▸ **GOAL OF THE EXERCISE**:
Line count for the string "your": state how many lines in the records below hold it, giving only the number.

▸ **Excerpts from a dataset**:

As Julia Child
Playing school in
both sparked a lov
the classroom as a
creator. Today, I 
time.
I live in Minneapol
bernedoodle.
...
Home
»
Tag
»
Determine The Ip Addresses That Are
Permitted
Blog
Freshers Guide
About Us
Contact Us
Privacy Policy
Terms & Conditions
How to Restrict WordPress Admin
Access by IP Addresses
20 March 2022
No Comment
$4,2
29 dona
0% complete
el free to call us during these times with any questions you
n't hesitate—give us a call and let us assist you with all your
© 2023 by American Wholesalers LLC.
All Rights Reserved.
==
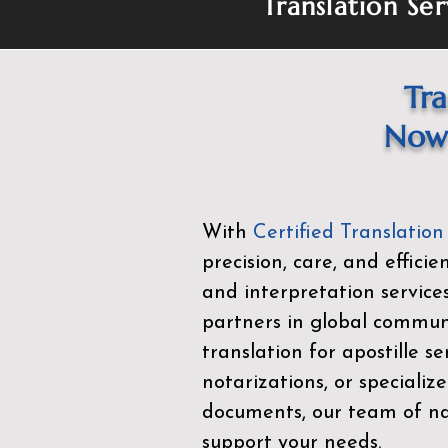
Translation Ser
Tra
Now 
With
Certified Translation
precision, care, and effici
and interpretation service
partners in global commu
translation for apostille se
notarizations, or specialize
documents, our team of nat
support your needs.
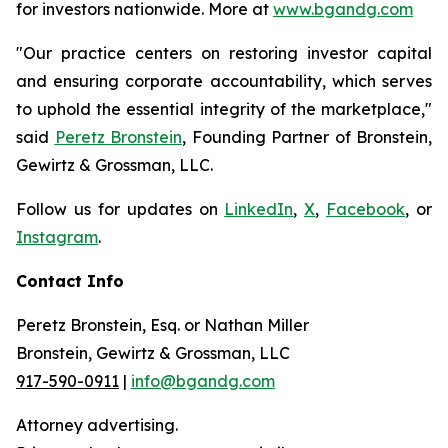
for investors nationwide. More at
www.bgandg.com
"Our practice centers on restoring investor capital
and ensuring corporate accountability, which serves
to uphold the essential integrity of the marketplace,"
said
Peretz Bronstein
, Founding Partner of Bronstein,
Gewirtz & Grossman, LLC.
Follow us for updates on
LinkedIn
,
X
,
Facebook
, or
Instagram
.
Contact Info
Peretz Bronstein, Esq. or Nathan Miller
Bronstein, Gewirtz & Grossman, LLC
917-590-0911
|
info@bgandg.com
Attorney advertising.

▸ **SOLUTION TO THE EXERCISE**:
2